Department of Labor, and the employees under the contract or its
Appendix B to Part 9–Notice to Service Contract Employees
The contract for (insert type of service) services currently
performed by (insert name of predecessor contractor) has been
awarded to a successor contractor, (insert name of successor
contractor). The successor contractor’s first date of performance on
the contract will be (insert first date of successor contractor’s
performance). If the work is to be performed at the same location, a
successor contractor is generally required to offer employment to
the employees who worked on the contract during the last 30 days of
the predecessor performance, except in the following situations:
Employees who will not face layoff or discharge by the new
contract award are not entitled to an offer of employment.

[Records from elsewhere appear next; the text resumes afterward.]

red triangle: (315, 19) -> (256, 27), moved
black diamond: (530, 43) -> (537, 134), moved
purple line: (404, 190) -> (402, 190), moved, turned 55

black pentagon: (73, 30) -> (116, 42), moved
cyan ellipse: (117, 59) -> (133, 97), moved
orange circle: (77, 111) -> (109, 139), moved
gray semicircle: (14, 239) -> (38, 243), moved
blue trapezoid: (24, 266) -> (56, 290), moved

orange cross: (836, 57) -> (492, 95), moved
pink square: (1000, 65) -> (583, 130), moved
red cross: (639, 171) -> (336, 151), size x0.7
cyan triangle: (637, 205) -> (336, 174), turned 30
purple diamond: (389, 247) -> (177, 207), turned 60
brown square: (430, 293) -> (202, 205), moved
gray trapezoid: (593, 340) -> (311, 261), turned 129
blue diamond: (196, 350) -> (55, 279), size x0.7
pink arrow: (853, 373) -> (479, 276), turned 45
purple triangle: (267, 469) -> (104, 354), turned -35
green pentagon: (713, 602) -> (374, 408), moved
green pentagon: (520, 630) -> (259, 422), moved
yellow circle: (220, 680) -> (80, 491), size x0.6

Managerial, supervisory, or non-service employees on the current
contract are not entitled to an offer of employment.
The successor contractor may reduce the size of the current work
force; therefore, only a portion of the existing work force may
receive employment offers. However, the successor contractor must
offer employment to the displaced employees if any openings occur
during the first 90 days of performance on the successor contract.
The successor contractor may employ its current employee on the
successor contract before offering employment to the predecessor
contract’s employees only if the successor contractor’s current
employee has worked for the successor contractor for at least three
months immediately preceding the first date of performance on the
successor contract and would otherwise face layoff or discharge if
not employed under the new contract.
Where the successor contractor has reason to believe, based on
credible information from a knowledgeable source, that an employee’s
job performance has been unsuitable, the employee is not entitled to
an offer of employment on the successor contract.
An employee hired to work under a predecessor’s Federal service
contract and one or more nonfederal service contracts as part of a
single job is not entitled to an offer of employment on the
successor contract, provided that the employee was not deployed in a
manner that was designed to avoid the purposes of this part.
Time limit to accept offer: If you are offered employment on the
new contract, you will have at least 10 days to accept the offer.
Complaints: Any employee or authorized employee representative
who believes that he or she is entitled to an offer of employment
with the successor contractor and who has not received an offer, may
file a complaint with (insert Contracting Officer or representative
name, address and telephone number). Any complaint must be filed
with the contracting agency within 120 days of the alleged
violation. The Contracting Officer will inform the parties of their
rights and obligations regarding the nondisplacement of employees
and, forward a report to the U.S. Department of Labor, Wage and Hour
Division within 30 days. The employee may also file the complaint
directly with the Administrator, Wage and Hour Division, U.S.
Department of Labor, Washington, DC 20210, if the complainant has
not been able timely to file the complaint with the Contracting
Officer or received a copy of the information to be forwarded to the
Wage and Hour Division within 30 days of the original filing. The
complaint must be filed with the Wage and Hour Division within 180
days of the alleged violation.
For additional information: 1-866-4US-WAGE (1-866-487-9243) TTY:
March 23, 2010 at 3:11 pm #95731
March 23, 2010 at 3:56 pm #95729
Do you happen to have the reference to where this is located in the Federal Register?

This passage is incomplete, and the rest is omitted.